The conservative bloc dismissed the latest overture, saying the “conditions” meant sanctions relief that cannot be accepted by the US immediately. But the liberal bloc said it left room for diplomacy.

Park also admitted that her wording was open to interpretation but he said he saw reason for cautious optimism.

In her previous statement issued in August, she demanded South Korea and the US terminated their joint military exercises and American troops and weapons were withdrawn from the South. But this time she did not elaborate on specific conditions but repeated that the South must end a hostile policy toward the North.

“Kim used an expression ‘just my personal view.’ It was a rare case. She left room for flexibility to better control the situation,” Park said. “Her demands were also less specific than before. I think North Korea has renewed eagerness for dialogue.”

Park also noted her statement followed Moon’s offer to declare an official end to the 1950-53 Korean War in his UN speech last week. The president stressed the end of-war declaration as a trust-building “political” gesture before negotiating a legally binding peace treaty.

“The president’s offer may be nothing new but it seems to be playing a role in inducing reactions from North Korea and the US. If these reactions are interpreted as positive signals among the nations, that could add new momentum to their stalled talks,” he said.
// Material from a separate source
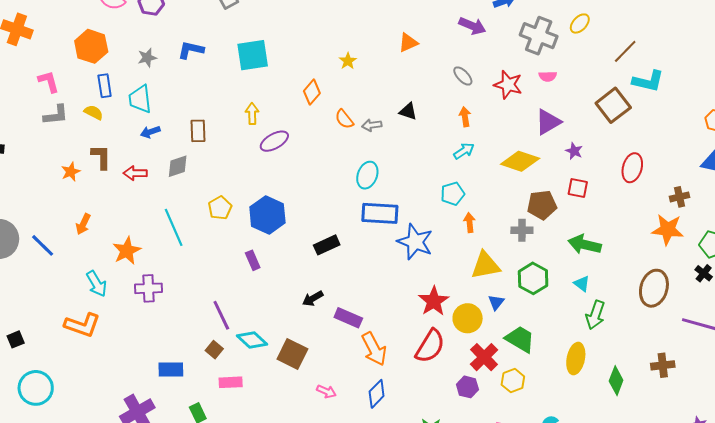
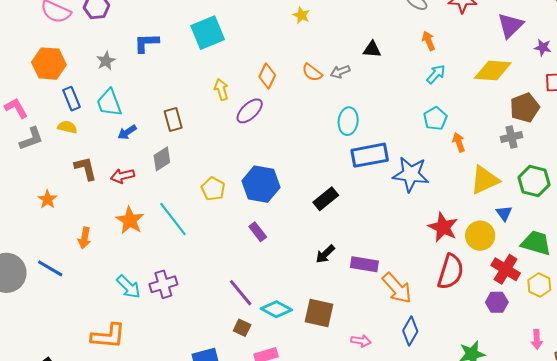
orange diamond: (312, 92) -> (267, 76), moved
orange star: (71, 172) -> (47, 199), moved
orange star: (127, 251) -> (130, 220), moved
cyan arrow: (97, 284) -> (128, 287), moved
Still, Park was cautious about putting too much weight on Kim’s recent statement, saying the restoration of the inter-Korean hotlines could be considered an indicator to gauge North Korea’s willingness to return to the negotiating table.

The communication lines were briefly restored in late July but the North has not answered Seoul’s regular calls – twice a day – again in protest against the then-planned joint military drills by South Korea and the US.

On Monday, North Korea remained unresponsive to the South’s calls via liaison and military hotlines.

Asked about a possible inter-Korean summit within Moon’s remaining term as president, Park said: “The North Korea issue requires a two-track approach considering both inter-Korean and North Korea-US relations. We will not seek a summit in a rush to improve inter-Korean relations only.”